The CATMA-TEI Export Format
Each Annotation Collection in CATMA is represented as one TEI XML file. The TEI header contains a basic file description with title, author and publisher of the represented Annotation Collection. There is also a short source description which includes a CATMA version number that specifies the version of the CATMA TEI export format. As of this writing we are at version 5 but we try to be backward compatible with all versions of the CATMA history.
This is an example of the file description (at the bottom of the page you will find a link to the full version of the example):
<fileDesc> <titleStmt> <title>Alice Demo Markup</title> <author>Marco Petris</author> </titleStmt> <publicationStmt> <publisher>Marco Petris</publisher> </publicationStmt> <sourceDesc> <p>Demo Markup for Alice in Wonderland</p> <ab> <fs xml:id="CATMA_TECH_DESC"> <f name="version"> <string>4</string> </f> </fs> </ab> </sourceDesc> </fileDesc>
However, the most important part of the TEI header is the encoding description which contains all the type information, the actual CATMA Tags. The encoding description represents the Tag Library of the Annotation Collection. This Tag Library lists all the Tagsets relevant for the annotations contained in this Annotation Collection. Each Tagset is represented by a <fsdDecl> element. There is a unique identifier of the Tagset in the @xml:id property. The @n propery contains the name and a version timestamp of the Tagset:
<fsdDecl xml:id="CATMA_D044A28F-73CE-43F4-96D0-954B4D585862" n="Demo Tagset 2017-06-09T10:54:11.000+0200">
The Tagset lists all its Tags with <fsDecl> elements. Each Tag has a unique @xml:id and a version timestamp in @n. The @type property holds the unique identifier again. The @type and @baseTypes property build up the Tag hierarchy in this Tagset. The Tag hierarchy is a rooted directed tree. Each Tag has zero or one parent Tag (encoded in @baseTypes) and each Tag can have zero or more child Tags. The @type property is also referenced by the actual Annotations at the bottom of the TEI document, but we’ll get to that later. Each Tag has a name encoded in the mandatory <fsDescr> element. The Properties of the Tag are encoded as <fDecl> elements. Each Property has its unique identifier in @xml:id and its name in @name. There is an optional list of possible values for each property encoded as a <vRange><vColl> combination that contains a list of <string> elements for the actual values. If there are no predefined values the <vColl> can be empty. There are two system properties that are manged by CATMA and that are always present: the Tag color (catma_displaycolor) and the Tag author (catma_markupauthor). The color is encoded as an integer value containing red, green and blue values encoded as bits: red component in bits 16-23, the green component in bits 8-15, and the blue component in bits 0-7 (I know… it has historical reasons).
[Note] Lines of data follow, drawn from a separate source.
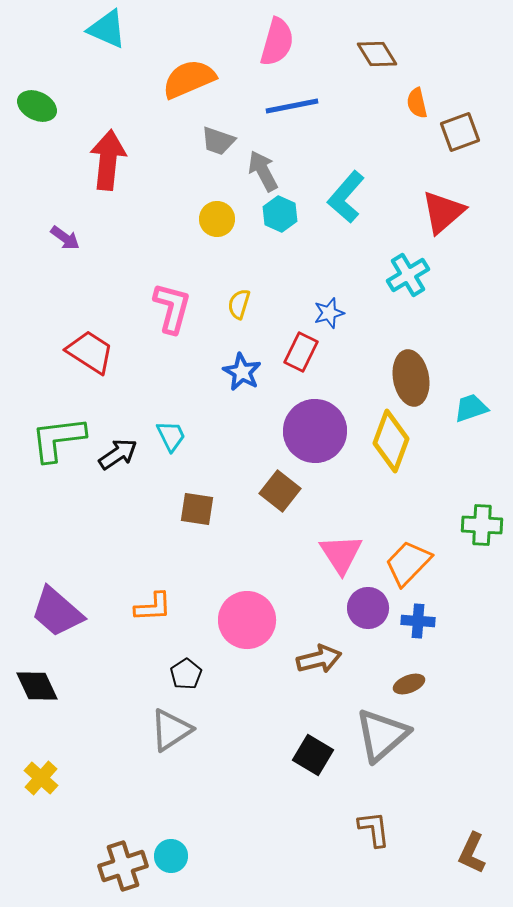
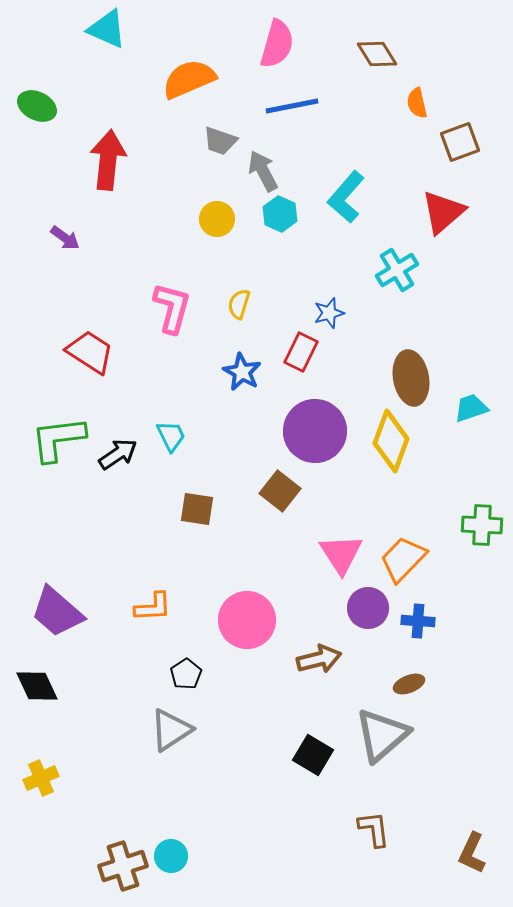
pink semicircle at (277, 42): moved 2 px down
brown square at (460, 132): moved 10 px down
gray trapezoid at (218, 141): moved 2 px right
cyan cross at (408, 275): moved 11 px left, 5 px up
orange trapezoid at (408, 563): moved 5 px left, 4 px up
yellow cross at (41, 778): rotated 24 degrees clockwise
This is an example of a Tag named “Demo Tag 2” with the two system properties and two user defined properties. One of the user defined properties has a list of possible values:
<fsDecl xml:id="CATMA_FF67AFFF-98F4-41C1-8222-8E9B3BF4626E" n="2017-06-09T11:10:14.000+0200" type="CATMA_FF67AFFF-98F4-41C1-8222-8E9B3BF4626E"> <fsDescr>Demo Tag 2</fsDescr> <fDecl xml:id="CATMA_F2712002-5212-4646-8727-CA37C995FD94" name="catma_markupauthor"> <vRange> <vColl> <string>firstname.lastname@example.org</string> </vColl> </vRange> </fDecl> <fDecl xml:id="CATMA_FC0EA60F-8A26-49BA-BCE4-E5EE3BC61578" name="catma_displaycolor"> <vRange> <vColl> <string>-5311554</string> </vColl> </vRange> </fDecl> <fDecl xml:id="CATMA_7A32A769-2B3A-4AF7-A97F-25B502054796" name="My_Property_with_values"> <vRange> <vColl> <string>my first value</string> <string>my second value</string> </vColl> </vRange> </fDecl> <fDecl xml:id="CATMA_71955049-B496-43A8-9572-D540C83B4B7D" name="My_Property_without_values"> <vRange> <vColl/> </vRange> </fDecl> </fsDecl>
The next important part of the TEI document is the <text> element which follows the header. It has two sections. The first section is the <body> section which contains the references to the text and the references to the Annotations. The second sections contains <fs> elements for each Annotation. Let’s first have a look at the Anntotations. The Annotations are the instances of the Tags. Each Annotation has a uniqe identifier in @xml:id and a @type attribute that points to the Tag that is the type of this Annotation. The @type attribute contains the identifier of the type that is specified in the encoding description we talked about earlier. Each Annotation has exactly one type. All properties of the Annotation are listed as <f> elements. The name in @name corresponds to the Property definitions of the Annotation’s type from the encoding description. The Annotation specific value of the Property is encoded with a <string> element. Note that in the case of the catma_displaycolor all Annotations of a type have the same value because the color of two Annotations is the same if they have the same type. The catma_markupauthor can be different for each Annotation as it holds the author of the Annotation not the author of the Tag that types the Annotation.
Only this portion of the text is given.